BEGIN

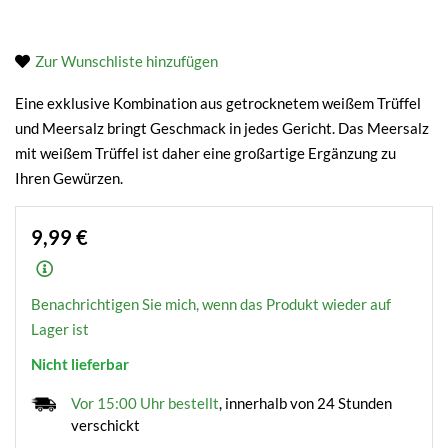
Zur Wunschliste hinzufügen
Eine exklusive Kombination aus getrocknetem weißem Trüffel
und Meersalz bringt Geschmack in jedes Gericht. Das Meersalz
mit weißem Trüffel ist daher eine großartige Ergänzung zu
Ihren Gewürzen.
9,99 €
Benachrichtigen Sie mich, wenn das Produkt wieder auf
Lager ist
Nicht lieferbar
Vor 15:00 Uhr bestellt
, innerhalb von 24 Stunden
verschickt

END
BEGIN

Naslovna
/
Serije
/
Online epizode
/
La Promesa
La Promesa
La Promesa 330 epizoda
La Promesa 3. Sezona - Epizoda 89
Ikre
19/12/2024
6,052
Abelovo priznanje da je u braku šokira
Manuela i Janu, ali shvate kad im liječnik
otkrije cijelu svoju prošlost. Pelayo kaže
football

END

▶ [WORK ITEM] Search the material above for the word "Trüffel", then copy each line that holds it.

▶ [ANSWER AREA]
Eine exklusive Kombination aus getrocknetem weißem Trüffel
mit weißem Trüffel ist daher eine großartige Ergänzung zu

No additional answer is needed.